I'm on Day 1, nearly day 2 of what I hope to be a 90 day hard reboot. I've noticed over recent months that there is an increasing level of risk associated with some of my acting out behaviour - the most notable of all is the urge to masturbate when I find myself alone in a public space. The most common scenario here is if I go for a walk by myself into the countryside nearby where I live - I often find myself compelled to find a reasonably discrete spot on a public footpath and masturbate to O. I'm super vigilent for anyone else being around and would stop immediately if anyone came by - so this isn't about flashing or masturbating in front of someone else, purely the added "excitement" factor based on the risk of being caught. I'm feeling compelled to leae the house now and go and masturbate on a nearby path that I know will be quiet around now. How do I control these urges....?I've had three large bottles of Peroni so my judgement is somewhat limited to say the least...and I'm so horny already despite being less than 2 days since my last O...any and all urgent help gratefully received...
You know how it goes. If you indulge in the behaviour, it gets stronger and you need to go further. If you keep going down this path, the chances of you eventually getting caught increase. You’d eventually need even riskier behaviour for the same thrill, and then it’s just a matter of time. You need to make a choice and stick to it, no matter what.
So glad for my sobriety from Alcohol. First rule, never do anything drunk. It will only lead to disaster
Dude no! If this is the moment you're experiencing right now, bring to mind what's important in your life right now. Then bring to mind why you signed up for this site. Marry those two ideas in your head and really reflect on that for a few minutes before you act. I know that your intention is to not be caught but if you are that could lead you down a path of destruction. Getting caught could mean jail time and probably registering as a sex offender for life. PM if you got to chat. I'll be online a while today.
Over the last few months I managed to reduce my alc consume massively cause I know it only leads to further damage if I cross a certain line. After drinking yesterday and experiencing its consequences I decided to put alcohol on my list of don‘ts. For 30 days, to start with. I am happy I did so and at the same time nervous. I hope I am not too strict with myself then out of desperation blow it all.
Face it. Its a next stage of escalation. Seeking exitement, knowing that there is a small chanche to get caught. If you do this, you only make your addiction stronger and youll hate yourself even more, so you need more dopamine to cope with that. Endless cycle.
I know How you feel. The first 3 months is The hardest in giving up alcohol, it gets easier to handle as time goes on however, I've been clean for over 6 months. Stay at it my friend. Alcohol is a poison to your whole digestive system, body, mind and soul. I binge drank for the better part of 20 years. I'm so very blessed God has seen Me through it.
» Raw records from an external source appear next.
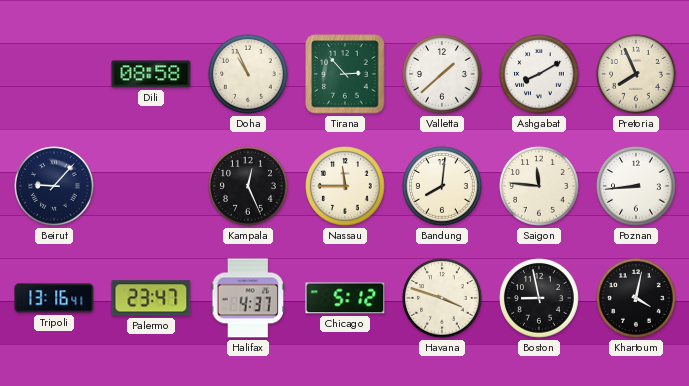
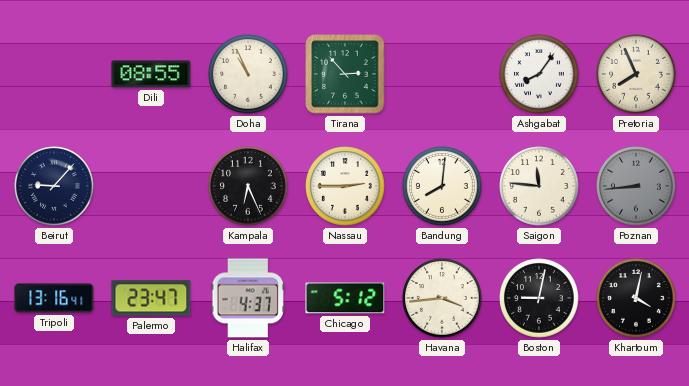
Dili: 08:58 -> 08:55
Valletta: 1:38 -> none
Ashgabat: 8:10 -> 8:06
Kampala: 12:26 -> 6:26
Nassau: 11:45 -> 2:45
Poznan dial: white -> grey
Havana: 3:48 -> 3:44
Boston: 8:58 -> 9:02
In the past I have had those urges In the past, feel free to Message me if you want to discuss strategies!
Well done quitting alcohol for good, congratulations. Right now I still feel like drinking when having friends over for dinner (like yesterday) or when I am invited. It’s this social thing ... I somehow think I have to join, which of course I know I don‘t. I have some codependence issues, maybe this is why. And as long as I am not clear I go back and forth, pro and contra, then join. Now it is clear. I said no, 0 tolerance for the next 30 days. That stops this self-chatter when coming in such a situation.
Oh thank you so much. I have a life story that's for sure, and so do you. It shapes in us the answers we need. God bless
Luckily I didn’t go outside thanks to some of the early responses from this group, for which I am very grateful. Starting a new set of goals where I will be cutting back my alcohol consumption as well as my PMO activities. Not going full on hard mode just yet as I have a number of issues to work through!
I mean no offense and I really mean that. I just think it’s funny to tell someone not to do anything while drunk when people always do stupid, obnoxious crap when they’re drunk. I thought that was the meaning of drunk. It’s best not to get drunk then one doesn’t have to worry about doing something they’ll regret. I always regretted the embarrassing things I did when I got drunk.
Glad to here it. I've been there as well and it's something I'm glad I've been able to stop. Good luck with your journey.
Stop drinking, you will be less at the wim of your urges. Stop going to that place to wank. These urges are the same we are all fighting right now. Association, thrill, excitement, reward. That's your fight dude, that is where you have to bring your strength and will power to bear. If you succeed now, and don't go there and masturbate then you've won a battle. That's another day won. Glad to hear you won the day bro! Just read that. Great . Ok , keep going!